Peut-être pouvait-on compter sur notre diplomatie ? Certes celle-ci a été frappée de plein fouet par les déboires de son chef par le passé, Rafik Abdessalem, gendre du leader islamiste Rached Ghannouchi. Mais l’arrivée d’un Mongi Hamdi à sa tête récemment avait rassuré l’opinion publique, comme cela a été le cas pour d’autres ministères passés aux commandes des technocrates. C’était sans compter sur un savoir-faire, visiblement, en déperdition. « Diplomatie », un terme chargé de sens, connotant à la fois la noblesse d’un corps de métier et l’habileté dans la gestion des affaires difficiles.
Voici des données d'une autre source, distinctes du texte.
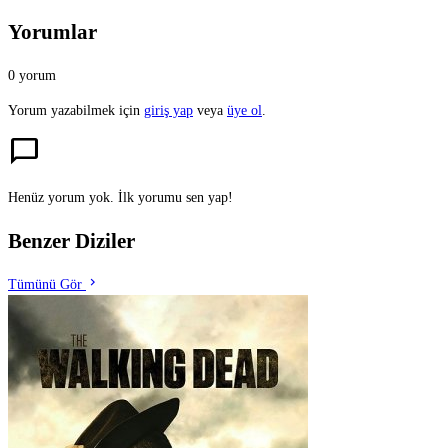
Yorumlar
0 yorum
Yorum yazabilmek için
giriş yap
veya
üye ol
.
chat_bubble
Henüz yorum yok. İlk yorumu sen yap!
Benzer Diziler
chevron_right
Tümünü Gör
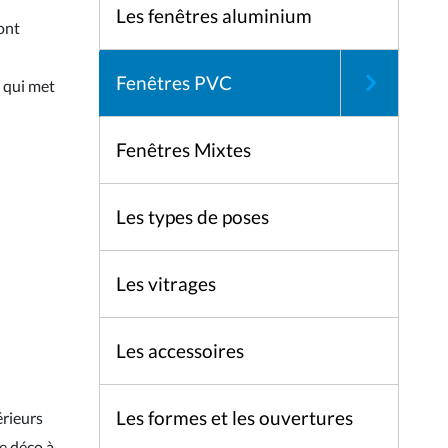
Les fenêtres aluminium
ont
Fenêtres PVC
t qui met
Fenêtres Mixtes
Les types de poses
Les vitrages
Les accessoires
Les formes et les ouvertures
érieurs
e déco à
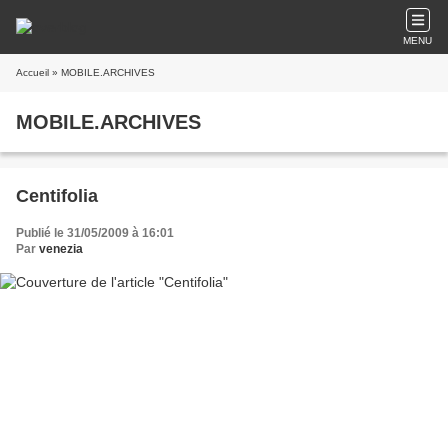
MENU
Accueil
» MOBILE.ARCHIVES
MOBILE.ARCHIVES
Centifolia
Publié le 31/05/2009 à 16:01
Par
venezia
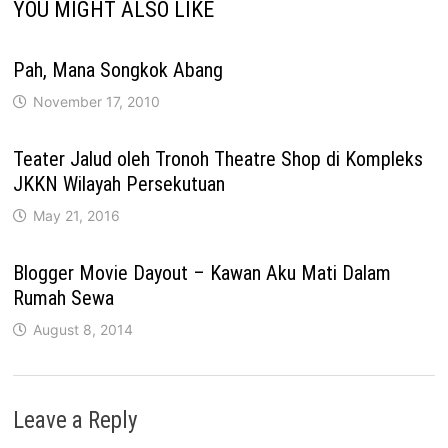
YOU MIGHT ALSO LIKE
Pah, Mana Songkok Abang
November 17, 2010
Teater Jalud oleh Tronoh Theatre Shop di Kompleks
JKKN Wilayah Persekutuan
May 21, 2016
Blogger Movie Dayout – Kawan Aku Mati Dalam
Rumah Sewa
August 8, 2014
Leave a Reply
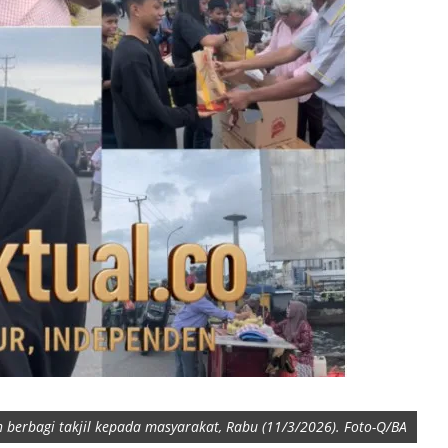
berbagi takjil kepada masyarakat, Rabu (11/3/2026). Foto-Q/BA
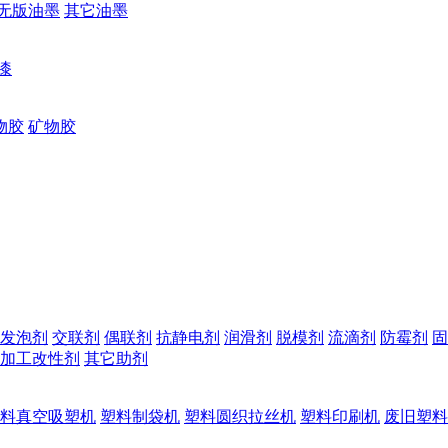
无版油墨
其它油墨
漆
物胶
矿物胶
发泡剂
交联剂
偶联剂
抗静电剂
润滑剂
脱模剂
流滴剂
防霉剂
固
加工改性剂
其它助剂
料真空吸塑机
塑料制袋机
塑料圆织拉丝机
塑料印刷机
废旧塑料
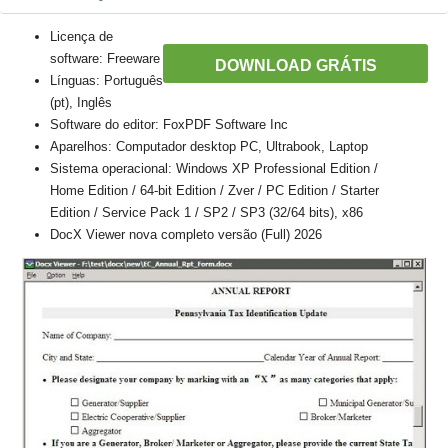
Licença de
software: Freeware
DOWNLOAD GRÁTIS
Línguas: Português
(pt), Inglês
Software do editor: FoxPDF Software Inc
Aparelhos: Computador desktop PC, Ultrabook, Laptop
Sistema operacional: Windows XP Professional Edition /
Home Edition / 64-bit Edition / Zver / PC Edition / Starter
Edition / Service Pack 1 / SP2 / SP3 (32/64 bits), x86
DocX Viewer nova completo versão (Full) 2026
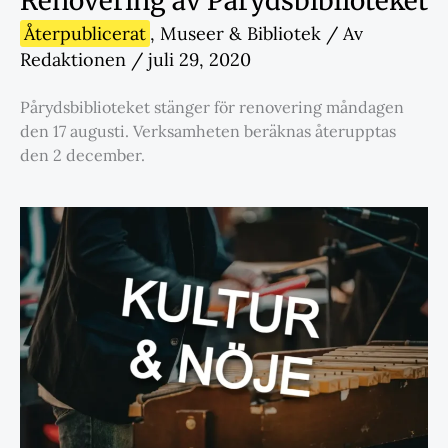
Renovering av Pårydsbiblioteket
Återpublicerat
,
Museer & Bibliotek
/ Av
Redaktionen
/
juli 29, 2020
Pårydsbiblioteket stänger för renovering måndagen
den 17 augusti. Verksamheten beräknas återupptas
den 2 december.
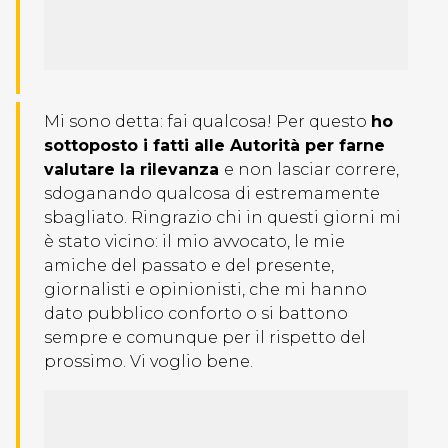
Mi sono detta: fai qualcosa! Per questo
ho
sottoposto i fatti alle Autorità per farne
valutare la rilevanza
e non lasciar correre,
sdoganando qualcosa di estremamente
sbagliato. Ringrazio chi in questi giorni mi
è stato vicino: il mio avvocato, le mie
amiche del passato e del presente,
giornalisti e opinionisti, che mi hanno
dato pubblico conforto o si battono
sempre e comunque per il rispetto del
prossimo. Vi voglio bene.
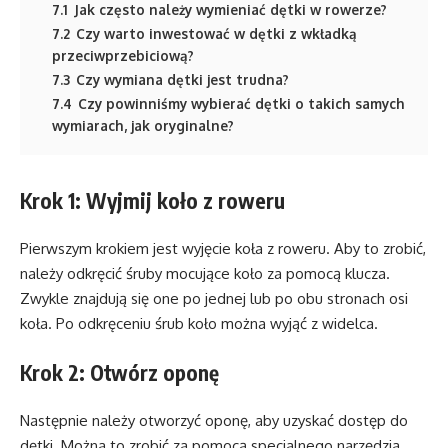
7.1
Jak często należy wymieniać dętki w rowerze?
7.2
Czy warto inwestować w dętki z wkładką
przeciwprzebiciową?
7.3
Czy wymiana dętki jest trudna?
7.4
Czy powinniśmy wybierać dętki o takich samych
wymiarach, jak oryginalne?
Krok 1: Wyjmij koło z roweru
Pierwszym krokiem jest wyjęcie koła z roweru. Aby to zrobić,
należy odkręcić śruby mocujące koło za pomocą klucza.
Zwykle znajdują się one po jednej lub po obu stronach osi
koła. Po odkręceniu śrub koło można wyjąć z widelca.
Krok 2: Otwórz oponę
Następnie należy otworzyć oponę, aby uzyskać dostęp do
dętki. Można to zrobić za pomocą specjalnego narzędzia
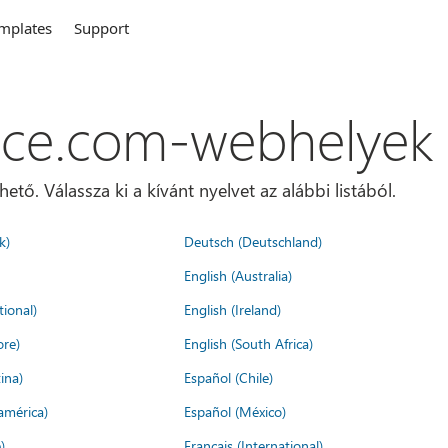
mplates
Support
ice.com-webhelyek
ő. Válassza ki a kívánt nyelvet az alábbi listából.
k)
Deutsch (Deutschland)
English (Australia)
tional)
English (Ireland)
ore)
English (South Africa)
ina)
Español (Chile)
américa)
Español (México)
)
Français (International)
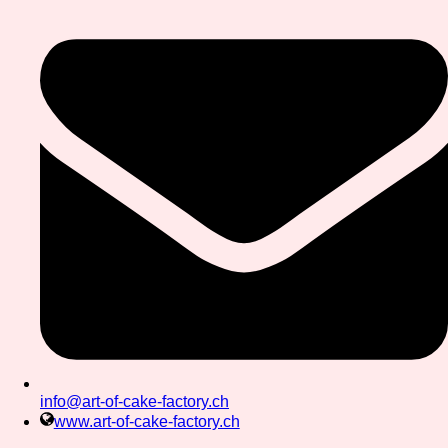
info@art-of-cake-factory.ch
www.art-of-cake-factory.ch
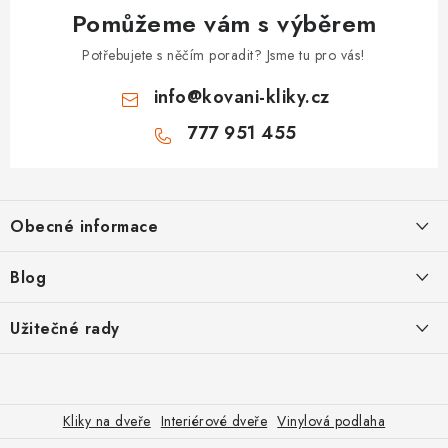
Pomůžeme vám s výběrem
Potřebujete s něčím poradit? Jsme tu pro vás!
info
@
kovani-kliky.cz
777 951 455
Z
á
Obecné informace
p
a
Kontakt
Blog
t
O nás
í
Inovativní Kliky EASY LOCK – Revoluce v Zamykání Dveří
Užitečné rady
OP
Panikové zámky pro speciální únikové cesty
Jak vybrat zadlabací zámek
GDPR
Odolné kliky pro zátěžové prostory
Poštovné
Jak vybrat bezpečnostní kliku
Kliky na dveře
Interiérové dveře
Vinylová podlaha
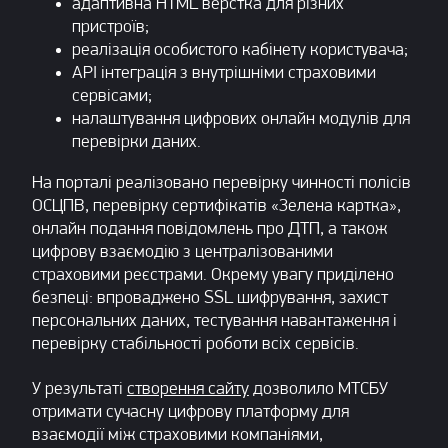
адаптивна HTML верстка для різних
пристроїв;
реалізація особистого кабінету користувача;
API інтеграція з внутрішніми страховими
сервісами;
налаштування цифрових онлайн модулів для
перевірки даних.
На порталі реалізовано перевірку чинності полісів
ОСЦПВ, перевірку сертифікатів «Зелена картка»,
онлайн подання повідомлень про ДТП, а також
цифрову взаємодію з централізованими
страховими реєстрами. Окрему увагу приділено
безпеці: впроваджено SSL шифрування, захист
персональних даних, тестування навантаження і
перевірку стабільності роботи всіх сервісів.
У результаті
створення сайту
дозволило МТСБУ
отримати сучасну цифрову платформу для
взаємодії між страховими компаніями,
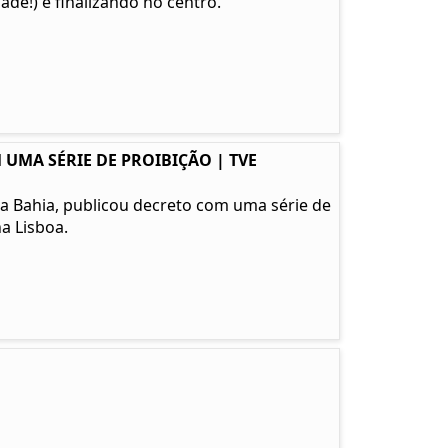
de!) e finalizando no centro.
 UMA SÉRIE DE PROIBIÇÃO | TVE
l da Bahia, publicou decreto com uma série de
a Lisboa.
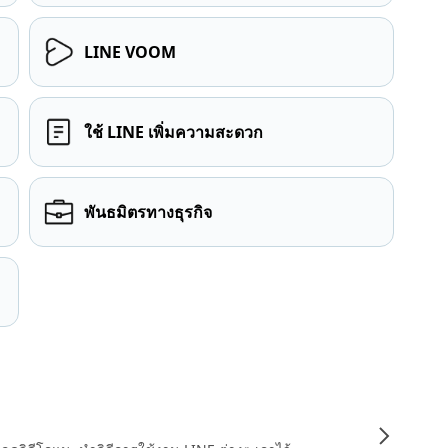
LINE VOOM
ใช้ LINE เพิ่มความสะดวก
พันธมิตรทางธุรกิจ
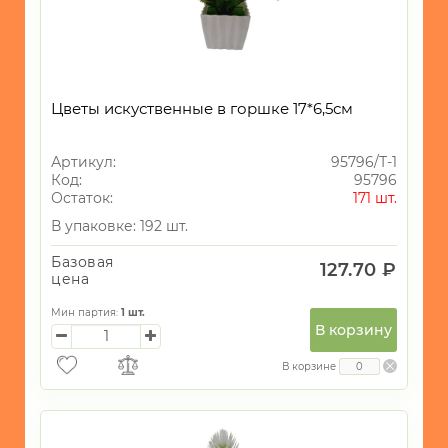
Цветы искуственные в горшке 17*6,5см
Артикул:
95796/Т-1
Код:
95796
Остаток:
171 шт.
В упаковке: 192 шт.
Базовая
127.70 ₽
цена
Мин партия:
1
шт.
В корзину
В корзине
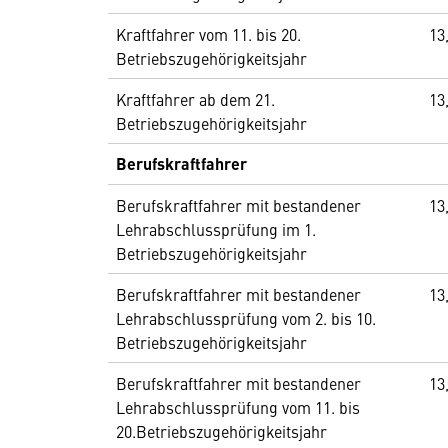
Kraftfahrer vom 11. bis 20.
13
Betriebszugehörigkeitsjahr
Kraftfahrer ab dem 21.
13
Betriebszugehörigkeitsjahr
Berufskraftfahrer
Berufskraftfahrer mit bestandener
13
Lehrabschlussprüfung im 1.
Betriebszugehörigkeitsjahr
Berufskraftfahrer mit bestandener
13
Lehrabschlussprüfung vom 2. bis 10.
Betriebszugehörigkeitsjahr
Berufskraftfahrer mit bestandener
13
Lehrabschlussprüfung vom 11. bis
20.Betriebszugehörigkeitsjahr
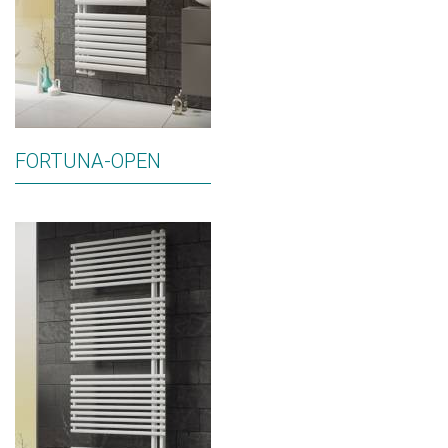
FORTUNA-OPEN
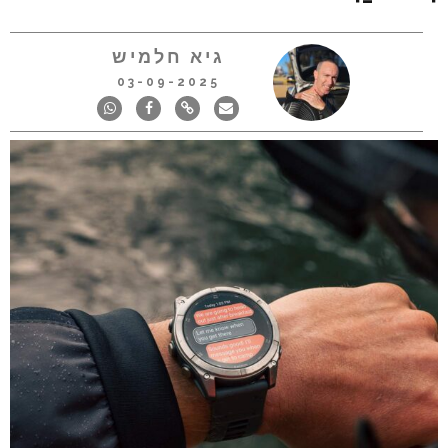
גיא חלמיש
03-09-2025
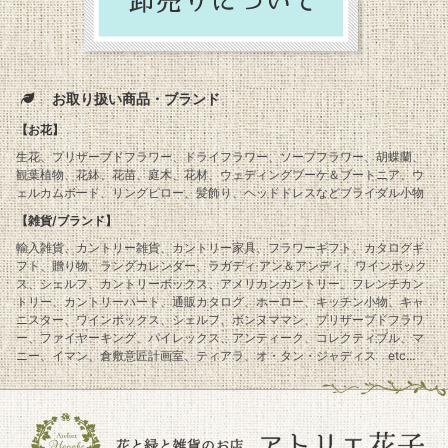
お取り扱い商品・ブランド
【お花】
生花、プリザーブドフラワー、ドライフラワー、ソープフラワー、胡蝶蘭、
観葉植物、花鉢、花苗、庭木、花材、ウェディングブーケ＆ブートニア、ウ
ェルカムボード、リングピロー、髪飾り、ヘッドドレスなどブライダル小物
【雑貨/ブランド】
輸入雑貨、カントリー雑貨、カントリー家具、フラワーギフト、カタログギ
フト、贈り物、ラングカレンダー、ラガディ アン＆アンディ、ワインボック
ス、シェルフ、カントリーボックス、アメリカンカントリー、フレンチカン
トリー、カントリーハート、通販カタログ、ホーロー、キッチン小物、キャ
ニスター、ワインボックス、シェルフ、ボンヌママン、プリザーブドフラワ
ー、ファイヤーキング、パイレックス、アンティーク、コレクティブル、マ
ニー、イマン、倉敷意匠計画室、ティアラ、オ・タン・ジャディス etc...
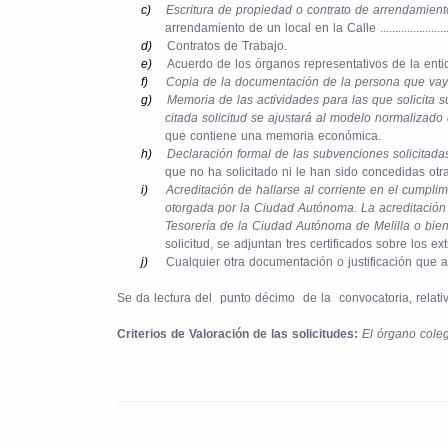
c)
Escritura de propiedad o contrato de arrendamient
arrendamiento de un local en la Calle .............................
d)
Contratos de Trabajo.
e)
Acuerdo de los órganos representativos de la entida
f)
Copia de la documentación de la persona que vaya
g)
Memoria de las actividades para las que solicita s
citada solicitud se ajustará al modelo normalizad
que contiene una memoria económica.
h)
Declaración formal de las subvenciones solicitadas
que no ha solicitado ni le han sido concedidas ot
i)
Acreditación de hallarse al corriente en el cumplim
otorgada por la Ciudad Autónoma. La acreditación d
Tesorería de la Ciudad Autónoma de Melilla o bien, 
solicitud, se adjuntan tres certificados sobre los ex
j)
Cualquier otra documentación o justificación que
Se da lectura del
punto décimo
de la
convocatoria, relati
Criterios de Valoración de las solicitudes:
El órgano coleg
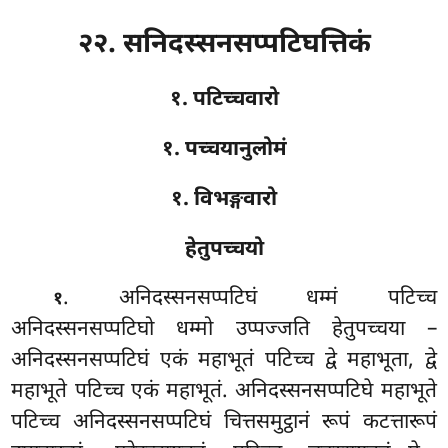
२२. सनिदस्सनसप्पटिघत्तिकं
१. पटिच्चवारो
१. पच्चयानुलोमं
१. विभङ्गवारो
हेतुपच्चयो
. अनिदस्सनसप्पटिघं
धम्मं पटिच्च
१
अनिदस्सनसप्पटिघो धम्मो उप्पज्जति हेतुपच्चया –
अनिदस्सनसप्पटिघं एकं महाभूतं पटिच्च द्वे महाभूता, द्वे
महाभूते पटिच्च एकं महाभूतं. अनिदस्सनसप्पटिघे महाभूते
पटिच्च अनिदस्सनसप्पटिघं चित्तसमुट्ठानं रूपं कटत्तारूपं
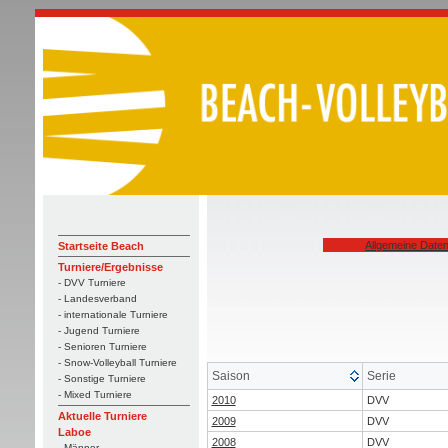
Allgemeine Date
Startseite Beach
Turniere/Ergebnisse
- DVV Turniere
- Landesverband
- internationale Turniere
- Jugend Turniere
- Senioren Turniere
- Snow-Volleyball Turniere
Saison
Serie
- Sonstige Turniere
- Mixed Turniere
2010
DVV
Aktuelle Turniere
2009
DVV
Laboe
2008
DVV
- Männer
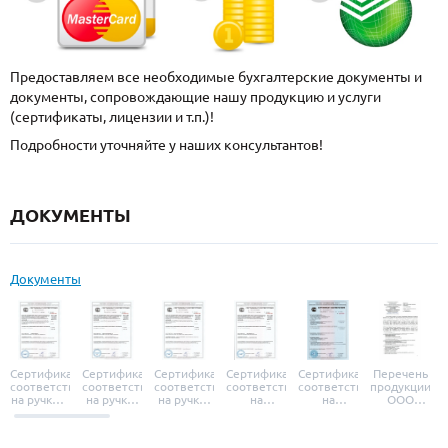
Предоставляем все необходимые бухгалтерские документы и
документы, сопровождающие нашу продукцию и услуги
(сертификаты, лицензии и т.п.)!
Подробности уточняйте у наших консультантов!
ДОКУМЕНТЫ
Документы
Сертификат
Сертификат
Сертификат
Сертификат
Сертификат
Перечень
соответствия
соответствия
соответствия
соответствия
соответствия
продукции
на ручки и
на ручки-
на ручки-
на
на
ООО
броненакладки
защелки
защелки
дверные
уплотнители
«УЗК», не
«Armadillo»
«Fuaro»
«Punto»
доводчики
«Schlegel
требующей
«Ajax»
Q-Lon»
сертификаци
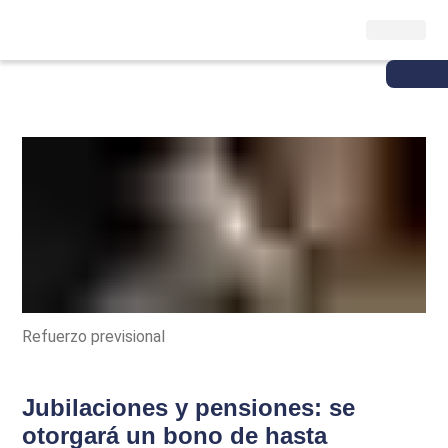
Refuerzo previsional
Jubilaciones y pensiones: se
otorgará un bono de hasta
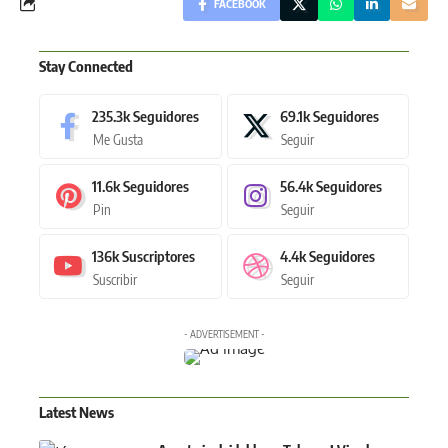
FACEBOOK
Stay Connected
235.3k
Seguidores
69.1k
Seguidores
Me Gusta
Seguir
11.6k
Seguidores
56.4k
Seguidores
Pin
Seguir
136k
Suscriptores
4.4k
Seguidores
Suscribir
Seguir
- ADVERTISEMENT -
Latest News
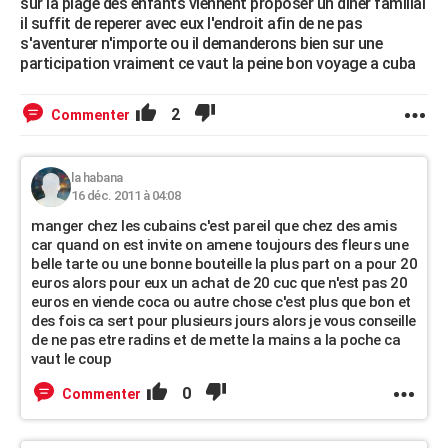
sur la plage des enfants viennent proposer un diner familial
il suffit de reperer avec eux l'endroit afin de ne pas
s'aventurer n'importe ou il demanderons bien sur une
participation vraiment ce vaut la peine bon voyage a cuba
2
Commenter
la habana
16 déc. 2011 à 04:08
manger chez les cubains c'est pareil que chez des amis
car quand on est invite on amene toujours des fleurs une
belle tarte ou une bonne bouteille la plus part on a pour 20
euros alors pour eux un achat de 20 cuc que n'est pas 20
euros en viende coca ou autre chose c'est plus que bon et
des fois ca sert pour plusieurs jours alors je vous conseille
de ne pas etre radins et de mette la mains a la poche ca
vaut le coup
0
Commenter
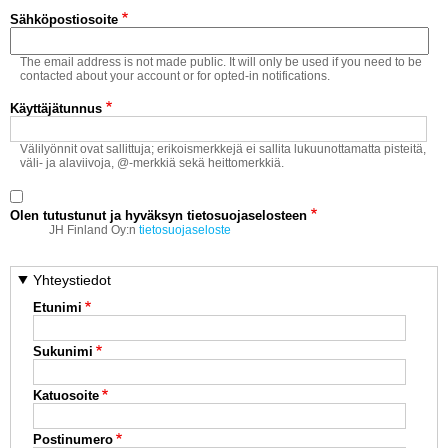
Vaihda salasana
Sähköpostiosoite
MUUT LAJIT
The email address is not made public. It will only be used if you need to be
YLEISTÄ ALALTA
contacted about your account or for opted-in notifications.
Käyttäjätunnus
LUE DIGILEHDET
Välilyönnit ovat sallittuja; erikoismerkkejä ei sallita lukuunottamatta pisteitä,
väli- ja alaviivoja, @-merkkiä sekä heittomerkkiä.
ASIAKASPALVELU JA
OHJEET
Olen tutustunut ja hyväksyn tietosuojaselosteen
MEDIATIEDOT
JH Finland Oy:n
tietosuojaseloste
YHTEYSTIEDOT
Yhteystiedot
Etunimi
Sukunimi
Katuosoite
Postinumero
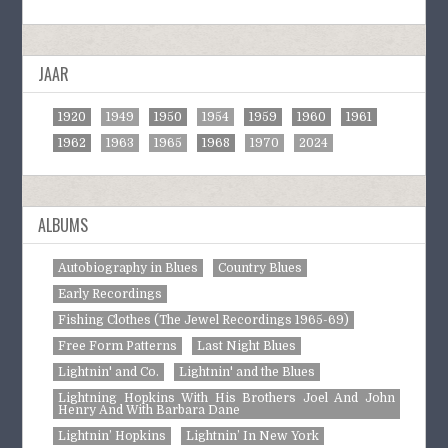
JAAR
1920
1949
1950
1954
1959
1960
1961
1962
1963
1965
1968
1970
2024
ALBUMS
Autobiography in Blues
Country Blues
Early Recordings
Fishing Clothes (The Jewel Recordings 1965-69)
Free Form Patterns
Last Night Blues
Lightnin' and Co.
Lightnin' and the Blues
Lightning Hopkins With His Brothers Joel And John
Henry And With Barbara Dane
Lightnin’ Hopkins
Lightnin’ In New York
Le kidnapping de deux Tunisiens travaillant dans une représentation diplomatique tunisienne est une affaire difficile.

L’affaire est difficile, puisque la Libye notre voisine géographiquement, connaît depuis sa révolution un hiatus alarmant entre ses structures gouvernementales nouvellement mises en place et les milices et autres groupuscules y ayant proliféré. Les relations tuniso-libyennes sont sur un plan officiel calmes et maîtrisées. Officieusement, le terrorisme les a entachées. On évoque, à ce jour, la détention de deux libyens potentiellement impliqués dans les incidents d’Errouheya. Celle-ci serait la raison pour laquelle les ravisseurs ont opté pour le rapt des deux Tunisiens, comme moyen de réclamer la libération des leurs. Ils avaient donc, dans un premier temps, kidnappé Mohamed Ben Cheikh, qui s’est avéré être non pas un diplomate, mais un employé local au sein de l’ambassade tunisienne en Libye. Ils auraient, alors, selon des sources diplomatiques, décidé d’agir d’une manière plus virulente et donc plus remarquée, en ciblant le premier secrétaire de la même ambassade.

La Tunisie n’a pas été la seule à pâtir de tels agissements. Le meurtre de l’ambassadeur américain sur les territoires libyens, lynché par une foule en furie, en septembre 2012, est encore vif dans les pensées, tant ses retombées en termes stratégiques, ont été grandes. Il a été déterminant dans la politique libyenne et la politique des Etats-Unis vis-à-vis de celle-ci. L’ambassadeur de Jordanie avait à son tour été kidnappé, le 15 avril, soit quelques jours avant Laâroussi Gantassi. Le chef de la diplomatie jordanienne aurait été, selon Reuters, enlevé en réaction à l’emprisonnement à vie d’un libyen du nom de Mohamed Saïd Al-Doursi, condamné pour avoir tenté de faire exploser l’aéroport de Amman en 2004. Le 14 avril, c’est une employée locale de sécurité à l’ambassade des Etats-Unis à Tripoli qu’on a tenté de kidnapper. Celle-ci a pu échapper à ses ravisseurs, peu de temps après. En janvier, cinq diplomates égyptiens en fonction en Libye ont été détenus pendant deux jours par une milice libyenne dont le chef a été arrêté en Egypte.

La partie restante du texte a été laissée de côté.